What it is and what it does
The Siemens 5SY7450-7 is a 4-pole miniature circuit breaker (MCB) from the SENTRON series, designed for branch-circuit overcurrent and short-circuit protection in industrial control panels. It carries the C tripping characteristic, so it handles moderate inrush from motor starters and transformer primaries without nuisance tripping — the magnetic trip kicks in at 5 to 10 times rated current. Rated breaking capacity depends on which standard you're working to: 15 kA per IEC/EN 60898-1, 20 kA per IEC 60947-2, and 5 kA per UL 1077 / CSA C22.2 No.235. That dual rating means the same part satisfies both IEC and North American panel builds — useful when a machine ships globally or the BOM crosses standards.

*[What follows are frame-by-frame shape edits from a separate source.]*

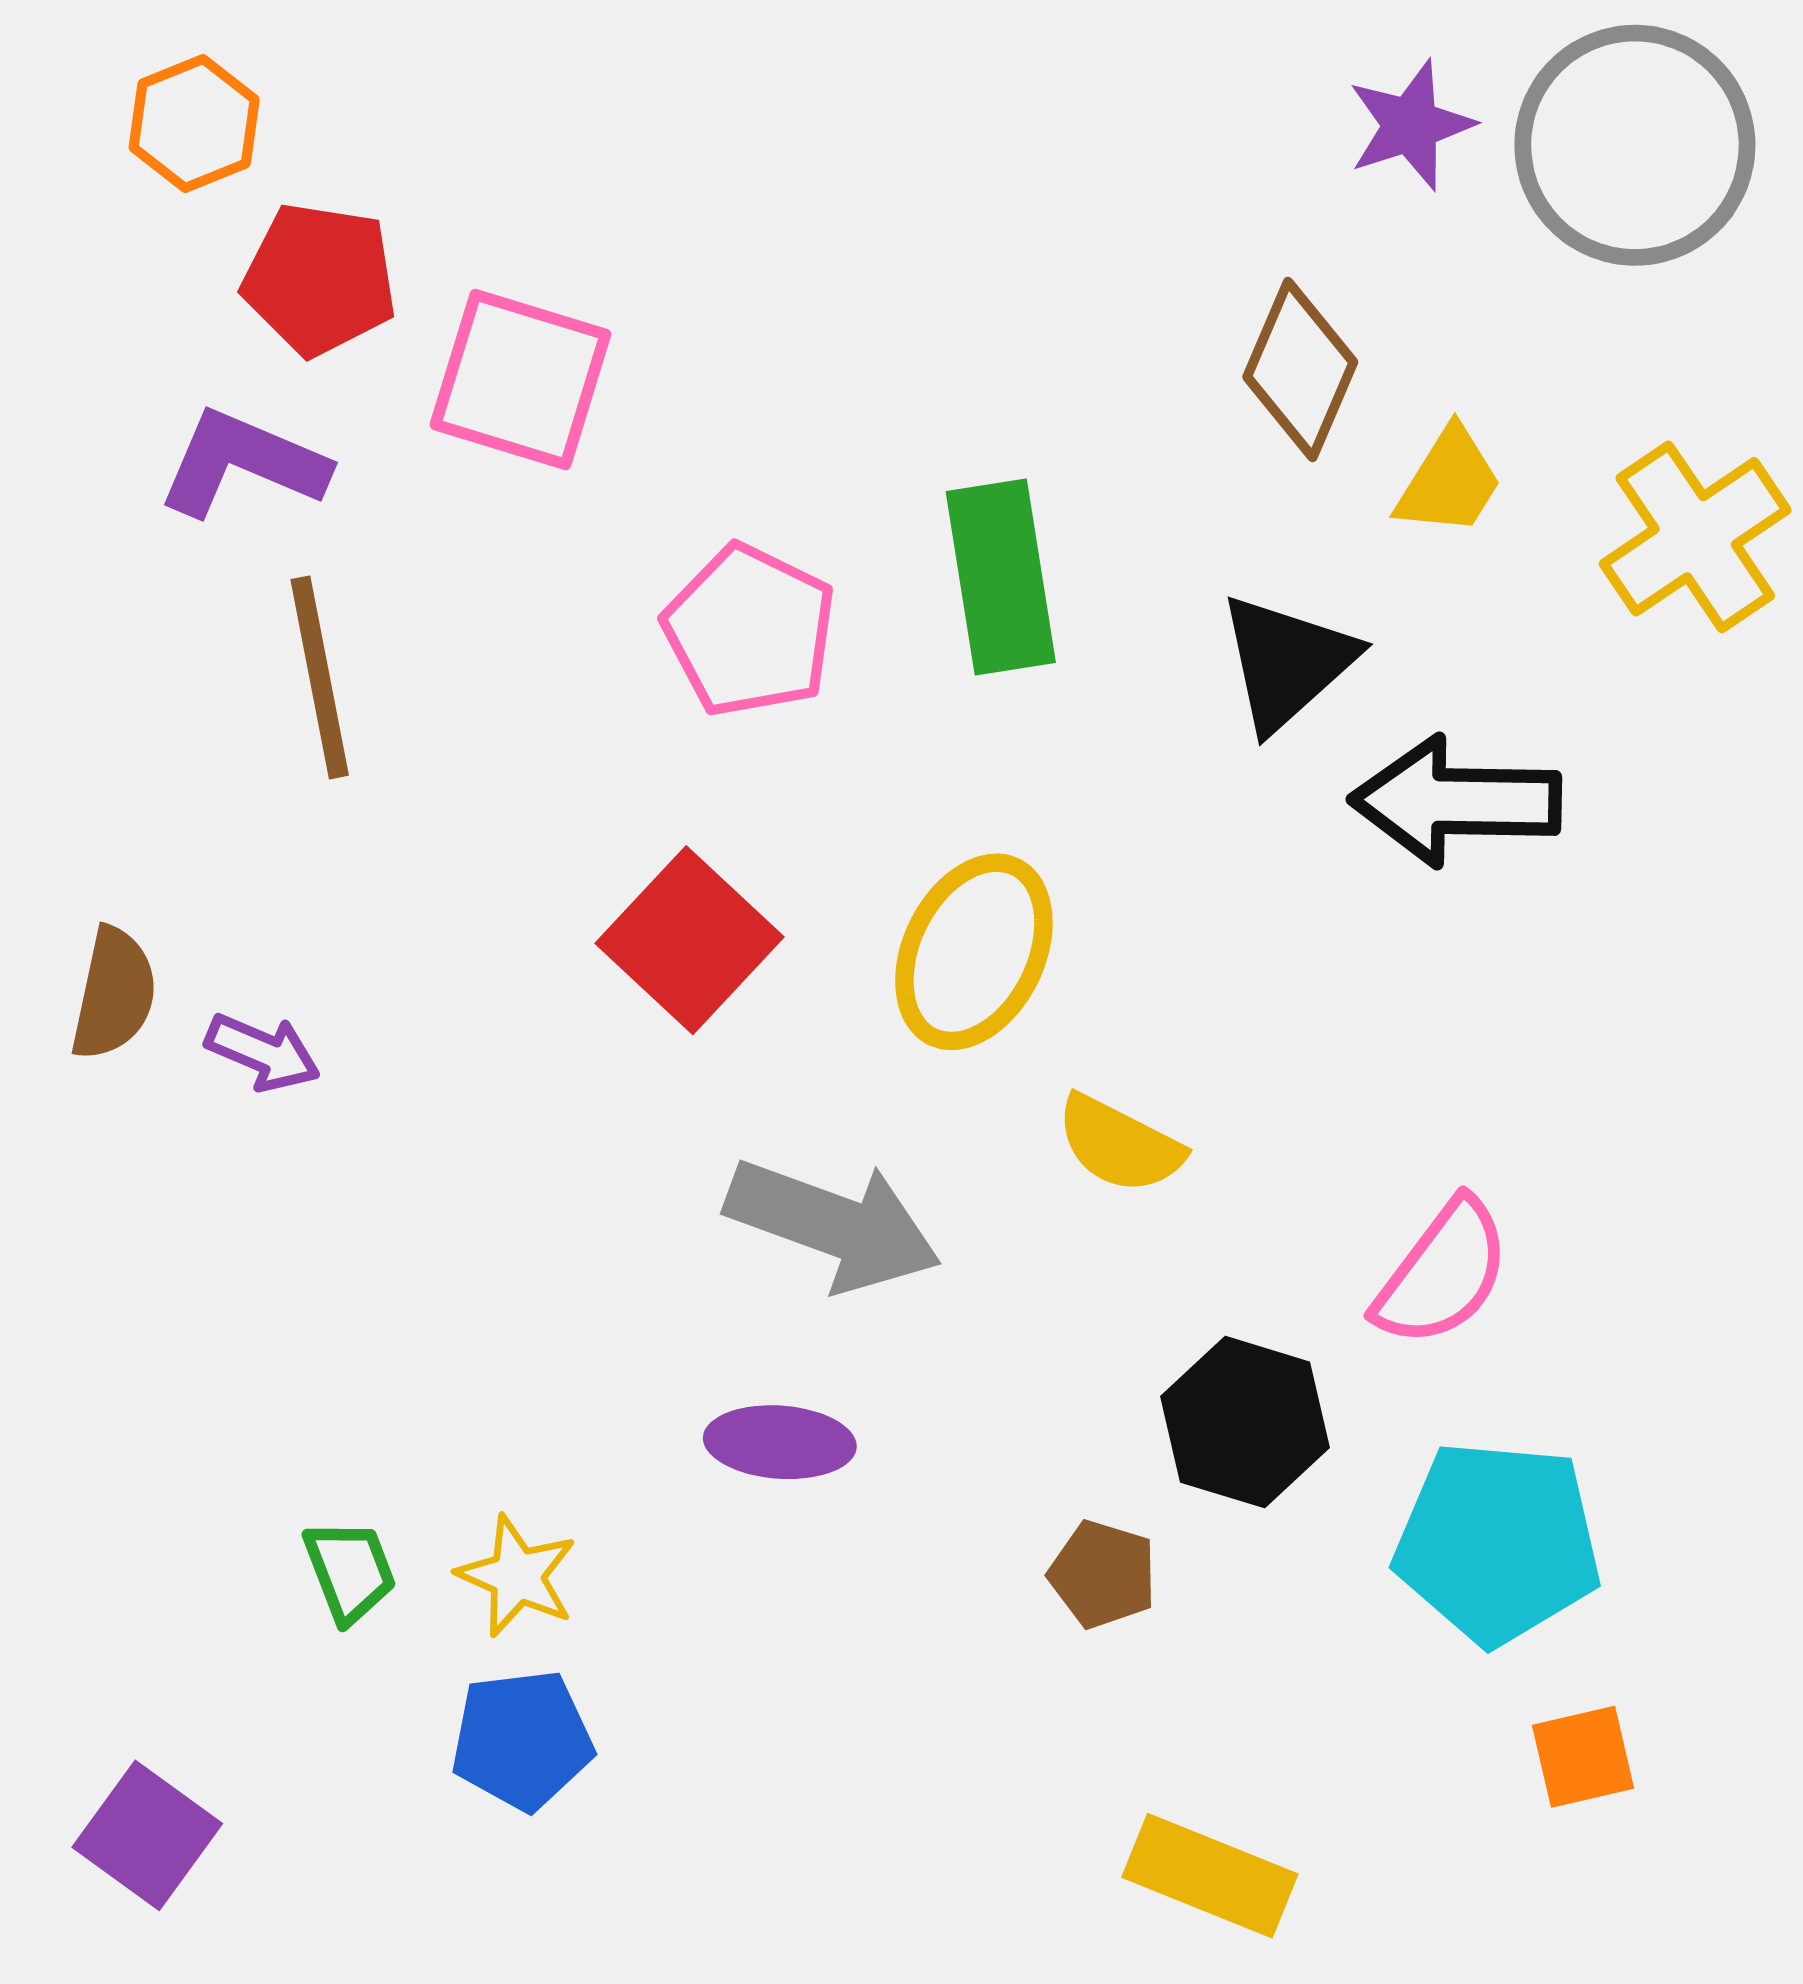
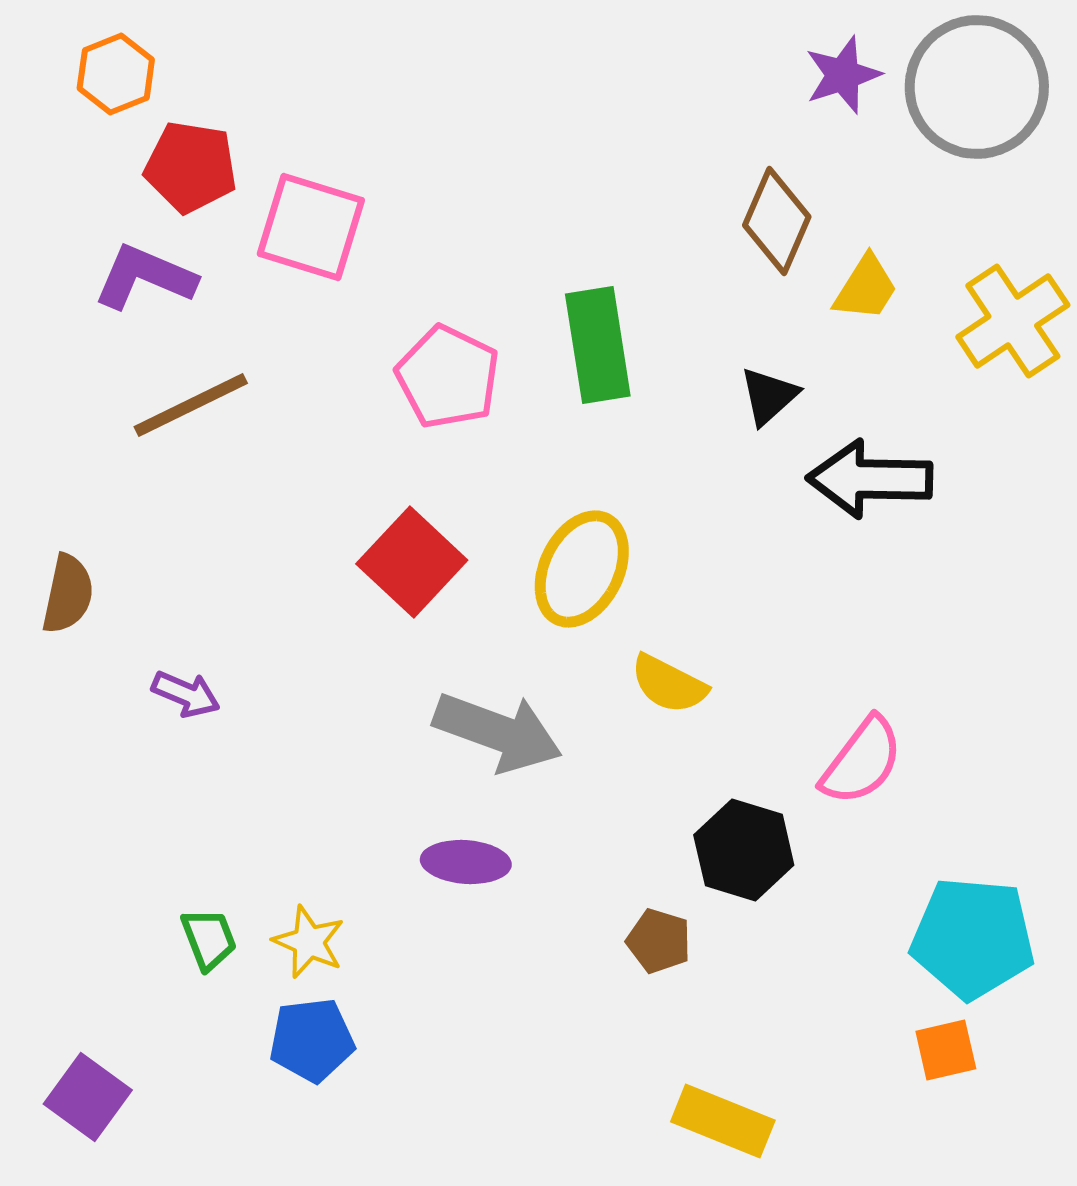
black triangle: (1287, 662) -> (769, 396), size x0.7
brown line: (320, 677) -> (191, 405), turned 75
purple arrow: (263, 1052) -> (186, 694), moved
cyan pentagon: (1498, 1543) -> (973, 938), moved

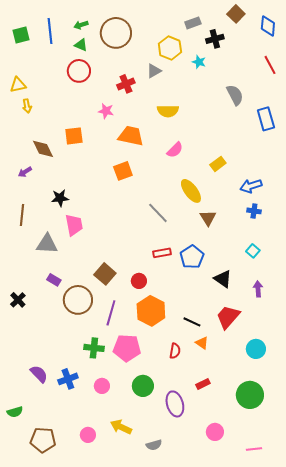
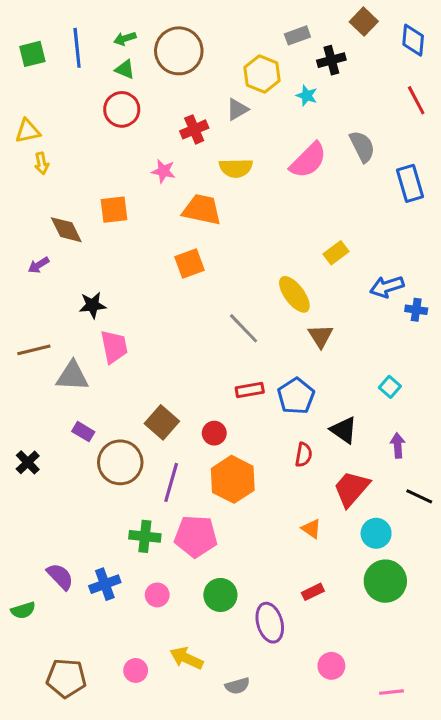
yellow semicircle: (168, 111) -> (236, 168), moved
pink semicircle: (175, 150) -> (308, 160), moved, size x1.5
blue cross: (254, 211) -> (416, 310), moved
brown line: (22, 215) -> (34, 350), moved, turned 70
black line: (192, 322) -> (419, 496), moved
cyan circle: (256, 349) -> (376, 533), moved
red semicircle: (175, 351) -> (304, 455), moved
green circle: (250, 395) -> (385, 581), moved
green semicircle: (15, 412) -> (23, 610), moved

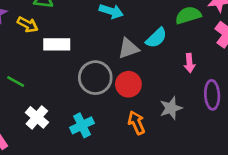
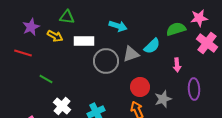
white rectangle: (57, 44) -> (84, 41), moved
gray circle: (95, 78) -> (106, 61), moved
red circle: (128, 84) -> (140, 87), moved

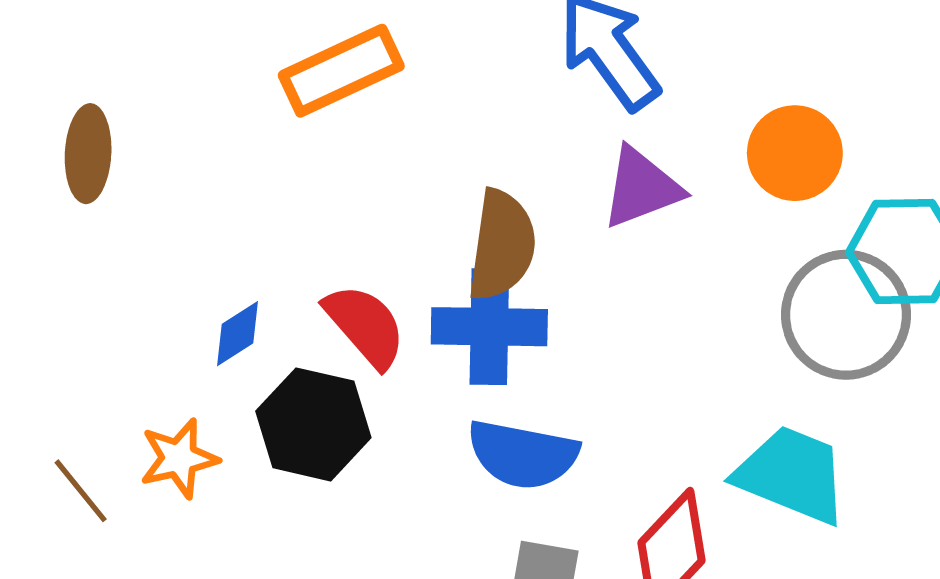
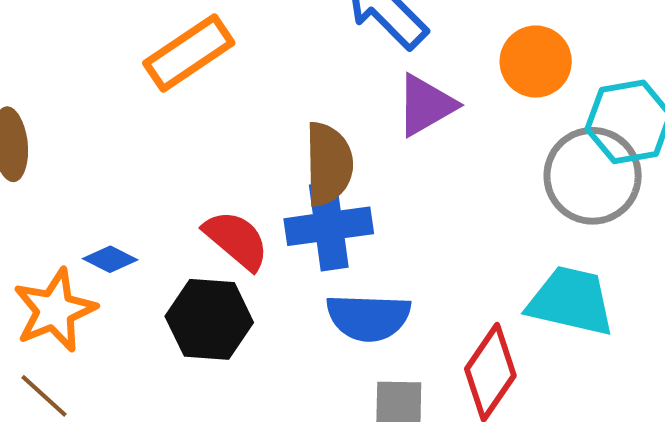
blue diamond: (237, 334) -> (110, 259), moved, turned 68
orange star: (179, 458) -> (55, 310), moved, size x1.4

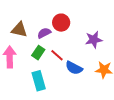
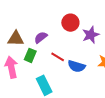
red circle: (61, 23) -> (70, 23), moved
green rectangle: (38, 53) -> (30, 55), moved

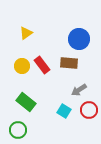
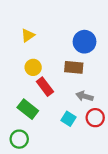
red rectangle: (42, 65) -> (45, 87), moved
yellow circle: (22, 66) -> (33, 67), moved
gray arrow: (79, 90) -> (84, 96), turned 49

Ratings that matter for the panel
It's rated 400 V AC for multi-phase operation, 440 V AC for single-phase, and 60 V DC (72 V DC max). The 4-pole design switches all three phases plus neutral, though neutral conductor switching is not included — the neutral pole is a switched pole only if wired accordingly. Pollution degree 3 and overvoltage category III suit it for fixed industrial installations where conductive dust or humidity is present. The 72 mm width (4 modular units) snaps onto a DIN rail via the quick assembly system; mounting position is any, so vertical or horizontal panel layouts work. Depth is 76 mm with 70 mm installation depth behind the panel — enough to clear most backpanel wiring troughs.
Where it goes
This MCB is suited for mechanical engineering and industrial environments — think control cabinets on conveyor systems, pump skids, or packaging lines where a 4-pole C-curve breaker protects a mixed resistive-inductive load. The IP20 rating (with connected conductors) is standard for enclosed panel mounting; keep it behind a cabinet door or cover. Temperature range from -40 °C to 75 °C covers most plant-floor conditions, including unheated warehouses and near-oven zones. The sealable design allows the panel builder to lock the handle position with a padlock — useful for lockout/tagout procedures during maintenance.